I'll bank it, but I have a feeling you will be wrong.


----------



## Chi_Lunatic (Aug 20, 2002)

> Originally posted by <b>WookiesOnRitalin</b>!
> Luol Deng is seriously flying under the radar for the most part.
> 
> I'm glad he's being ignored by most of the NBA world cause it will THAT MUCH sweeter when Luol Deng becomes the better of the 3 rookies we have this year.


Yea, he's VERY underrated. Even on the NBA.com chicago season preview, the writer said he doesn't expect much at all from Luol this season.


----------



## ViciousFlogging (Sep 3, 2003)

Deng isn't flying under the radar so much as people just think he'll be a bust. They see "Duke" and disparaging remarks about athleticism and immediately make the bold claim that Luol won't pan out. Despite the fact that Luol was somewhat limited by being a freshman under coach K and still looked like the best player on the team, and often on either team, and despite the fact that Deng's athleticism is just fine - just not spectacular to the eye. I see a kid who's only 19 who makes smarter plays than plenty of grizzled NBA vets and always seems to be in the right place at the right time, to go along with a very solid set of skills and fundamentals.

Fine with me if people knock on Luol. I don't really care which of our rookies ends up the best. I just want them to all be good players, and I'm optimistic they will.


----------



## DaBullz (Jul 15, 2002)

> Originally posted by <b>Darius Miles Davis</b>!
> http://www.basketballboards.net/forum/showthread.php?s=&threadid=118561&highlight=rookie+rank
> 
> Several people in this year think Ben is going to win the rookie of the year. It's encouraging to see fans outside of our circle with very high expectations for one of our own.

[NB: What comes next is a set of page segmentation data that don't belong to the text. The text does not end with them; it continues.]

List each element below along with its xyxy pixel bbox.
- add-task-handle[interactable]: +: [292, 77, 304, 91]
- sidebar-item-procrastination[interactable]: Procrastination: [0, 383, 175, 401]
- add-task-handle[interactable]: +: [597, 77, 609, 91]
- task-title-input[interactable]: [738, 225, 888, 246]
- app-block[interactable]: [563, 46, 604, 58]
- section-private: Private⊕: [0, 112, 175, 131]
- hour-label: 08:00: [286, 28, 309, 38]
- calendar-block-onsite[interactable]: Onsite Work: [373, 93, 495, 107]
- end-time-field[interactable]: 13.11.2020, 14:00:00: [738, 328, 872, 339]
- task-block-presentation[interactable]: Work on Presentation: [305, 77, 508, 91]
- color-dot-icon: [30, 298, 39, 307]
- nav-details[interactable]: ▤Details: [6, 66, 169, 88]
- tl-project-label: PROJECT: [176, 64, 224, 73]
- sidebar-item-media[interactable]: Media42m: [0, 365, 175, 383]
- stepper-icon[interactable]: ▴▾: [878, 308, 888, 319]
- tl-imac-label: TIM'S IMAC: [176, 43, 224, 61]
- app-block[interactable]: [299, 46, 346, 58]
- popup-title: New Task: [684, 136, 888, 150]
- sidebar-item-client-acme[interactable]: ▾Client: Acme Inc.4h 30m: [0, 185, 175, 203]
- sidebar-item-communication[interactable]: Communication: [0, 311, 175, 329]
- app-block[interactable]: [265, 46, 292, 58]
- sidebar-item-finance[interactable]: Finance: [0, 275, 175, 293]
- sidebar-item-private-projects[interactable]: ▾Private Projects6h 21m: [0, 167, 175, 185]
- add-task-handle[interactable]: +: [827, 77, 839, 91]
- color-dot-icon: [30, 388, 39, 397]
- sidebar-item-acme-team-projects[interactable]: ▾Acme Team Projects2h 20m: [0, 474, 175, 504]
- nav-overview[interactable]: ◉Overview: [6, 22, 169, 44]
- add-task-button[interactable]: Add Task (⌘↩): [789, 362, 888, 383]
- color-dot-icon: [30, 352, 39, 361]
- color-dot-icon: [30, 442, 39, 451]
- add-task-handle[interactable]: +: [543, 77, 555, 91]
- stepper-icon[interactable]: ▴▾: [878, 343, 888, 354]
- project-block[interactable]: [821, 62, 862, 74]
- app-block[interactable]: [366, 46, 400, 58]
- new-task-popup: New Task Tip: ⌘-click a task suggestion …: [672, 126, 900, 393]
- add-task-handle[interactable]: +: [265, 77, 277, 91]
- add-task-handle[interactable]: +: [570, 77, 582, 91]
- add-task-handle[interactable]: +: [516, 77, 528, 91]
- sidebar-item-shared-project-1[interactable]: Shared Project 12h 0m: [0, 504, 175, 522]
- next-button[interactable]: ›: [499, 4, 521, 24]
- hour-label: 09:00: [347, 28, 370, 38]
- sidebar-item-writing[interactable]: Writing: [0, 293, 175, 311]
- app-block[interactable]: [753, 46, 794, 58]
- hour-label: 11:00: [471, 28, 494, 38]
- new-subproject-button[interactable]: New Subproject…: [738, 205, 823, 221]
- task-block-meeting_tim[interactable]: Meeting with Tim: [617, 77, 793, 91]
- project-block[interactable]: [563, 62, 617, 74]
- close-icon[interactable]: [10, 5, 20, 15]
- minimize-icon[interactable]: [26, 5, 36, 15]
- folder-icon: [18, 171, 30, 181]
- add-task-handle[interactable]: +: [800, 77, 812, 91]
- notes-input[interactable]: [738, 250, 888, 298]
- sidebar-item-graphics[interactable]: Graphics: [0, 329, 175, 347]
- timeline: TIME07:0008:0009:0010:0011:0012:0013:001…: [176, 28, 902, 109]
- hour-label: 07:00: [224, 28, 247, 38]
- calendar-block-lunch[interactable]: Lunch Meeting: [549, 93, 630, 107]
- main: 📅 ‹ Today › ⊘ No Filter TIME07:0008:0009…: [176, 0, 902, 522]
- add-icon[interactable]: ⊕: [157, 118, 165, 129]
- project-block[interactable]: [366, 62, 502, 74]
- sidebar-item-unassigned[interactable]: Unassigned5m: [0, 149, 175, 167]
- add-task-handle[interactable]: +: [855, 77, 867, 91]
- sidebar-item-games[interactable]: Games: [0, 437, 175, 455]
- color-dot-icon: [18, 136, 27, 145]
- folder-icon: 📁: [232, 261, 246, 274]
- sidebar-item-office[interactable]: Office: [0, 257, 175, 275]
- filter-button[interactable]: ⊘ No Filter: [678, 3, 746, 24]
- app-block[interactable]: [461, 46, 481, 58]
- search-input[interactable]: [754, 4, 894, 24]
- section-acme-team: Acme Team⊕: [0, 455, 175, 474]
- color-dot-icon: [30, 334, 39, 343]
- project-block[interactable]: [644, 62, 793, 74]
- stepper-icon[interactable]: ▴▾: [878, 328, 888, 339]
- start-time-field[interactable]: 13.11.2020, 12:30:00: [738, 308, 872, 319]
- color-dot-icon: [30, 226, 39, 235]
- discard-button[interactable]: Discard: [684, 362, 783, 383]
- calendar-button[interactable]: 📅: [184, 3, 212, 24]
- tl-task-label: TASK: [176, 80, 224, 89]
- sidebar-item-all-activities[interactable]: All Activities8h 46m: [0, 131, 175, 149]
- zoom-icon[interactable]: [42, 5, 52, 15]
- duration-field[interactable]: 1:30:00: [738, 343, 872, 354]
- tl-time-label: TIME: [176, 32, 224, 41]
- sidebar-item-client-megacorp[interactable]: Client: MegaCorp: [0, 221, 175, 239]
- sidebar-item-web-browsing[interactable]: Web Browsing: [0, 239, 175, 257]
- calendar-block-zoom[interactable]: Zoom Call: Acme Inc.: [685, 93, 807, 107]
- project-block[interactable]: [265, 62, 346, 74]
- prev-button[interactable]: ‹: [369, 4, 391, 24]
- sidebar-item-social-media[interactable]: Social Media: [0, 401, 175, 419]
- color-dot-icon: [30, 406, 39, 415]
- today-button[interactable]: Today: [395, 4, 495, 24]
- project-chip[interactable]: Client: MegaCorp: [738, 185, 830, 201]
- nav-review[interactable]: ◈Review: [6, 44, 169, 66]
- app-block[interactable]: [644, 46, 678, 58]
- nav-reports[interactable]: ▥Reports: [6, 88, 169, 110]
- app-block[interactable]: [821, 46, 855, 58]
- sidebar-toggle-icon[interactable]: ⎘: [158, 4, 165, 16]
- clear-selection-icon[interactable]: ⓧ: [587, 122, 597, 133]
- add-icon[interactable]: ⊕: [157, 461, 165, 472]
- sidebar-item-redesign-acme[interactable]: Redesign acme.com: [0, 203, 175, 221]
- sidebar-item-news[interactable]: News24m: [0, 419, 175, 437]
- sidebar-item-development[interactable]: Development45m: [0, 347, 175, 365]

They didn't get to see the Bulls system in action on TV much last year. Based upon the pick (#3), I'd hope he has some kind of decent shot at the ROY.


----------



## BG7 (Jun 25, 2003)

I think people are missing the main point of this thread. Ben Gordon was tearing up Kirk Hinrich. Paxson was probaly holding a gun at Curry's head "You better not mention my golden boys name otherwise your cut"

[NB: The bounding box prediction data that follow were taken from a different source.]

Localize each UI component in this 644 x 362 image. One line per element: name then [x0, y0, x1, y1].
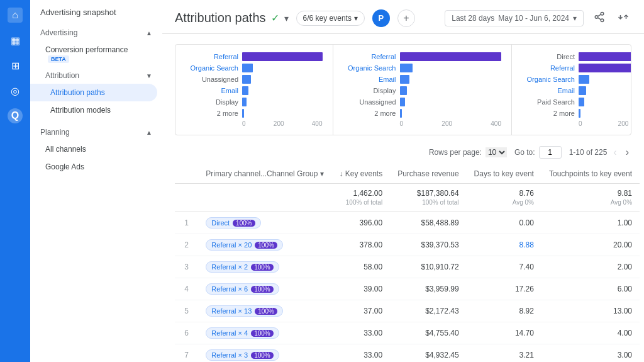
path-chip[interactable]: Referral × 4 100% — [206, 327, 279, 339]
sidebar-item-attribution-models[interactable]: Attribution models — [30, 101, 157, 119]
sidebar-item-all-channels[interactable]: All channels — [30, 140, 157, 158]
row-path: Referral × 6 100% — [198, 278, 331, 300]
prev-page-button[interactable]: ‹ — [611, 145, 619, 159]
advertising-section: Advertising ▲ Conversion performance BET… — [30, 22, 162, 122]
circle-icon[interactable]: ◎ — [8, 83, 23, 98]
row-path: Referral × 3 100% — [198, 344, 331, 363]
date-range-label: Last 28 days — [452, 14, 494, 23]
persona-button[interactable]: P — [372, 9, 390, 27]
days-value: 3.21 — [519, 351, 534, 359]
chart-bar-label[interactable]: Referral — [522, 64, 579, 72]
col-revenue-label: Purchase revenue — [397, 169, 458, 178]
title-dropdown-icon[interactable]: ▾ — [284, 13, 289, 23]
header-controls: Last 28 days May 10 - Jun 6, 2024 ▾ — [445, 9, 631, 27]
chart-bar-row: Direct — [522, 52, 631, 61]
col-channel[interactable]: Primary channel...Channel Group ▾ — [198, 164, 331, 184]
path-chip[interactable]: Direct 100% — [206, 217, 260, 229]
path-pct: 100% — [251, 352, 274, 359]
chart-axis-label: 200 — [274, 120, 284, 127]
chart-bar — [579, 64, 631, 72]
chart-axis-label: 200 — [618, 120, 629, 127]
chevron-up-icon2: ▲ — [146, 129, 152, 136]
chart-bar — [242, 75, 251, 84]
chart-bar-label[interactable]: Organic Search — [343, 64, 400, 72]
home-icon[interactable]: ⌂ — [8, 8, 23, 23]
chart-bar-label[interactable]: Email — [522, 87, 579, 94]
days-value[interactable]: 8.88 — [519, 240, 534, 249]
app-bar: ⌂ ▦ ⊞ ◎ Q — [0, 0, 30, 362]
chart-bar-container — [400, 52, 502, 61]
chevron-down-icon: ▼ — [146, 72, 152, 79]
sidebar-item-attribution-paths[interactable]: Attribution paths — [30, 84, 157, 101]
chart-bar-row: Referral — [522, 64, 631, 72]
chart-bar-row: Unassigned — [186, 75, 323, 84]
row-days: 17.26 — [467, 278, 541, 300]
share-button[interactable] — [591, 9, 608, 27]
path-pct: 100% — [255, 242, 277, 249]
goto-input[interactable] — [539, 146, 562, 159]
row-days: 7.40 — [467, 256, 541, 278]
google-ads-label: Google Ads — [45, 162, 84, 171]
chart-bar-container — [400, 86, 502, 95]
days-value: 14.70 — [515, 329, 534, 337]
chart-bar-label[interactable]: Organic Search — [522, 76, 579, 83]
content-area: ReferralOrganic SearchUnassignedEmailDis… — [162, 34, 644, 362]
chart-bar-label[interactable]: Organic Search — [186, 64, 242, 72]
chart-bar-label[interactable]: Referral — [343, 53, 400, 60]
chart-bar-row: Organic Search — [343, 64, 502, 72]
sidebar-item-conversion[interactable]: Conversion performance BETA — [30, 41, 157, 67]
chart-bar-label: 2 more — [343, 110, 400, 117]
planning-section-header[interactable]: Planning ▲ — [30, 124, 162, 140]
sidebar-item-google-ads[interactable]: Google Ads — [30, 158, 157, 176]
date-range-picker[interactable]: Last 28 days May 10 - Jun 6, 2024 ▾ — [445, 10, 584, 26]
col-channel-dropdown-icon[interactable]: ▾ — [320, 169, 324, 178]
chart-bar-container — [579, 75, 631, 84]
col-key-events: ↓ Key events — [331, 164, 390, 184]
row-revenue: $10,910.72 — [390, 256, 466, 278]
chart-axis: 0200400 — [343, 120, 502, 127]
next-page-button[interactable]: › — [623, 145, 631, 159]
chart-bar-container — [579, 64, 631, 72]
advertising-section-header[interactable]: Advertising ▲ — [30, 25, 162, 41]
path-label: Referral × 2 — [211, 263, 248, 271]
path-chip[interactable]: Referral × 6 100% — [206, 283, 279, 295]
row-num: 4 — [175, 278, 198, 300]
compare-button[interactable] — [615, 9, 631, 27]
svg-line-3 — [597, 18, 601, 20]
attribution-label: Attribution — [45, 71, 79, 80]
chart-bar-container — [400, 64, 502, 72]
persona-label: P — [379, 13, 384, 23]
row-touchpoints: 2.00 — [541, 256, 640, 278]
events-chevron-icon: ▾ — [354, 14, 358, 23]
table-row: 6 Referral × 4 100% 33.00 $4,755.40 14.7… — [175, 322, 640, 344]
activity-icon[interactable]: ⊞ — [8, 58, 23, 73]
key-events-filter[interactable]: 6/6 key events ▾ — [296, 11, 365, 26]
chart-bar-row: Referral — [343, 52, 502, 61]
chart-icon[interactable]: ▦ — [8, 33, 23, 48]
chart-bar-label[interactable]: Email — [343, 76, 400, 83]
chart-bar-label[interactable]: Email — [186, 87, 242, 94]
attribution-subsection-header[interactable]: Attribution ▼ — [30, 67, 162, 84]
row-path: Referral × 13 100% — [198, 300, 331, 322]
col-touchpoints: Touchpoints to key event — [541, 164, 640, 184]
chart-bar-row: 2 more — [186, 109, 323, 118]
path-chip[interactable]: Referral × 20 100% — [206, 239, 282, 251]
row-days: 8.92 — [467, 300, 541, 322]
chart-bar-label[interactable]: Referral — [186, 53, 242, 60]
path-chip[interactable]: Referral × 2 100% — [206, 261, 279, 273]
path-chip[interactable]: Referral × 13 100% — [206, 305, 282, 317]
conversion-label: Conversion performance — [45, 45, 128, 54]
path-pct: 100% — [251, 264, 274, 271]
add-filter-button[interactable]: + — [397, 9, 415, 27]
rows-per-page-select[interactable]: 102550 — [486, 147, 507, 157]
row-key-events: 58.00 — [331, 256, 390, 278]
row-touchpoints: 1.00 — [541, 212, 640, 234]
q-icon[interactable]: Q — [8, 108, 23, 123]
path-chip[interactable]: Referral × 3 100% — [206, 349, 279, 361]
totals-channel — [198, 184, 331, 212]
table-row: 3 Referral × 2 100% 58.00 $10,910.72 7.4… — [175, 256, 640, 278]
chart-bar-label: Paid Search — [522, 98, 579, 106]
row-days: 0.00 — [467, 212, 541, 234]
path-label: Referral × 6 — [211, 285, 248, 293]
chart-bar-row: Referral — [186, 52, 323, 61]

BG for ROY Deng, and Niocini will be good, but I think that Gordon will be the best out of the three, followed by Deng, and Niocini as the 6th man.


----------



## Johnny Mac (May 6, 2003)

> Originally posted by <b>The Great Twinkee</b>!
> I think people are missing the main point of this thread. Ben Gordon was tearing up Kirk Hinrich.


haha, how did you come to that conclusion?

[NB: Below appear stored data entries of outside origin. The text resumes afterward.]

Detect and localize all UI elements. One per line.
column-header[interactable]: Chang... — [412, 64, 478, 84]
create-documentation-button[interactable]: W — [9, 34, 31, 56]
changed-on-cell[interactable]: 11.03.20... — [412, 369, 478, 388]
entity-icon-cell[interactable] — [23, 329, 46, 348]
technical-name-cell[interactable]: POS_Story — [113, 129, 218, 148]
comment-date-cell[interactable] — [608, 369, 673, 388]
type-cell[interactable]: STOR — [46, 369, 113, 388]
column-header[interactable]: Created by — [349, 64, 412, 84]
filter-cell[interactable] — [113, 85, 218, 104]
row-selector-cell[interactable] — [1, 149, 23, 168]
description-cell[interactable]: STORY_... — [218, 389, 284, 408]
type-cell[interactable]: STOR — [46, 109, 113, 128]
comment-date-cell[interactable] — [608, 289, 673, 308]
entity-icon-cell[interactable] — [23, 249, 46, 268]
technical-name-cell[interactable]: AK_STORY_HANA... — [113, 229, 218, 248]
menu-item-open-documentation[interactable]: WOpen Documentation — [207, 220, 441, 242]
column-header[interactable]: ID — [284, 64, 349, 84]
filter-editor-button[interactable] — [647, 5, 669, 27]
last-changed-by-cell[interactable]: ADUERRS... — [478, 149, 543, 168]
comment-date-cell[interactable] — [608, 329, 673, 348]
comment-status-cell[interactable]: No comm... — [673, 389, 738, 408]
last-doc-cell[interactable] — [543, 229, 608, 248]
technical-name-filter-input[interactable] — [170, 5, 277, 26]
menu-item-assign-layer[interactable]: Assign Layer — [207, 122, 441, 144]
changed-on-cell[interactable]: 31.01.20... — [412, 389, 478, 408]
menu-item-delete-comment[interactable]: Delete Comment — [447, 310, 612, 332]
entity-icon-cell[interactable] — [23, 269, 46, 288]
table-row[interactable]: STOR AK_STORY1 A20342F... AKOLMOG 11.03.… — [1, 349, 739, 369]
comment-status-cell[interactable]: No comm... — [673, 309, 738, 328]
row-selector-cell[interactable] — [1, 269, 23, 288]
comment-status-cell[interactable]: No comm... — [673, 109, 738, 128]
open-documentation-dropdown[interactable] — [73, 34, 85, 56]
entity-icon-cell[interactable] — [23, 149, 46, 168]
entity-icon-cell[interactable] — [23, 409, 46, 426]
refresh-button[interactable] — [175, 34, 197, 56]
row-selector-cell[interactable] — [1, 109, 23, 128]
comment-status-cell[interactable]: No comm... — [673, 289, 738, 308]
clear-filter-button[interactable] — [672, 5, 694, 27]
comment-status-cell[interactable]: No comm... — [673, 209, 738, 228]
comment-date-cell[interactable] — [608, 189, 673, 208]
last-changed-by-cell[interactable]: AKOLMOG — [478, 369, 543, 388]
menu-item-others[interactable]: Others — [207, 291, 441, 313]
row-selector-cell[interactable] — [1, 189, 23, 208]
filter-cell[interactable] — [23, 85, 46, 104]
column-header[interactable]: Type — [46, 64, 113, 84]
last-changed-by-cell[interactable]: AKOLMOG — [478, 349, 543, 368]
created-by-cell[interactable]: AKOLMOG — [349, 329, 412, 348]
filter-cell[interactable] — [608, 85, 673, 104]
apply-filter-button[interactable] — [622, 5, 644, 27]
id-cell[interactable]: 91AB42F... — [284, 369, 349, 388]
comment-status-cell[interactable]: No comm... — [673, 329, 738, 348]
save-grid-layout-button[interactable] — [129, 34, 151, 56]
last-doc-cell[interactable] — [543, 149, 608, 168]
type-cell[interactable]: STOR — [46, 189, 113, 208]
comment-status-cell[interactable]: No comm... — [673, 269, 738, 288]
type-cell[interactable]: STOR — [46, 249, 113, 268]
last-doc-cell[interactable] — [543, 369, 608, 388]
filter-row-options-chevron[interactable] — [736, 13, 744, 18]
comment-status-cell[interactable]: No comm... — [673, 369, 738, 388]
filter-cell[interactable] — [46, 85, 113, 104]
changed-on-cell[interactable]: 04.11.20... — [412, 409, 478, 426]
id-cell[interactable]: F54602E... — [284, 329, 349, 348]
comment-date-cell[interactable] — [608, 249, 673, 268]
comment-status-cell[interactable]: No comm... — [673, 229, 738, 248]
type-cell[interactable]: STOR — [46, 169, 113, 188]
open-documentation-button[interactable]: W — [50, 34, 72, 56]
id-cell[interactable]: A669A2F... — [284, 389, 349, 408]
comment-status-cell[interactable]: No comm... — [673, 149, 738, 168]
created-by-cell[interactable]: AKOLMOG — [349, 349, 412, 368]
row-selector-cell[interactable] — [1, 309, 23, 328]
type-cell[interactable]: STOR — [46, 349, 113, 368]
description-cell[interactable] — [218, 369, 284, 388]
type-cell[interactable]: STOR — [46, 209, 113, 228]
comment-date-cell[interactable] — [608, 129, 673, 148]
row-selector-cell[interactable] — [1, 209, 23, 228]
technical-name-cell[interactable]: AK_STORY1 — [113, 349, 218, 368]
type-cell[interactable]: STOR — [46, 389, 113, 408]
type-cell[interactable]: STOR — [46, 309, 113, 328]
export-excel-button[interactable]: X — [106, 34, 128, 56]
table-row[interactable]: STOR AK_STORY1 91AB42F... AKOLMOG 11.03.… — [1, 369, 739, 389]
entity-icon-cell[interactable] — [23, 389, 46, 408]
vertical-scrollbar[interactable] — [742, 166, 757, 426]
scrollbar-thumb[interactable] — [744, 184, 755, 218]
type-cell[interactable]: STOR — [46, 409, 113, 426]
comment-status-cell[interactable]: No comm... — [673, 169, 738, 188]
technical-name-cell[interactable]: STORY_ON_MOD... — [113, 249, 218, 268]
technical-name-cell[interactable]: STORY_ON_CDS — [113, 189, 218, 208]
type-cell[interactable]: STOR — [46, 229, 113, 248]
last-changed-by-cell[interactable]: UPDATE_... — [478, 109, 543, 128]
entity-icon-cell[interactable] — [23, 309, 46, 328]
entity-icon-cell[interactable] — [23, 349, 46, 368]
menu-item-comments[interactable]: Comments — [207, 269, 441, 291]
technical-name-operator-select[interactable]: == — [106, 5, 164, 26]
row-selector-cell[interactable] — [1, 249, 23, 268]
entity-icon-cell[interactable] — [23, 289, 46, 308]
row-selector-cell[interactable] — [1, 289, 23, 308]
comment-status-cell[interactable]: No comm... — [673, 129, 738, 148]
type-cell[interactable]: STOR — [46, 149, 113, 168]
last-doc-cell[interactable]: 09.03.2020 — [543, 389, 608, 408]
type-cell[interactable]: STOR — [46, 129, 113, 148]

EDIT -- The article says "Gordon dunked on a few people" and you come to the conclusion that Gordon was "tearing up Kirk Hinrich" 

I know Gordon is your boy, and you dont like Hinrich, but you dont have to make things up.


----------



## BG7 (Jun 25, 2003)

I don't hate Hinrich, but it makes it hard to like a guy that management is butt kissing so much thats not really leading us to wins. If it was Jordan or someone of that stature then I'd be okay with this, but this guy hasn't even played his 2nd year in the league yet and they act like he is a future superstar. You can say Hinrich had a good season last year without buttkissing.


----------



## ViciousFlogging (Sep 3, 2003)

Wasn't Curry talking about the pickup games at Hoops Gym? I don't remember Kirk being in attendance for those games, so I find it hard to believe that he's one of the nameless people Gordon dunked on.


----------



## lorgg (Dec 8, 2003)

> Originally posted by <b>GB</b>!
> 
> 
> And so Skiles mental games begin...
> ...


He's just pounding home that value of hard work. I applaud him for his consistency. 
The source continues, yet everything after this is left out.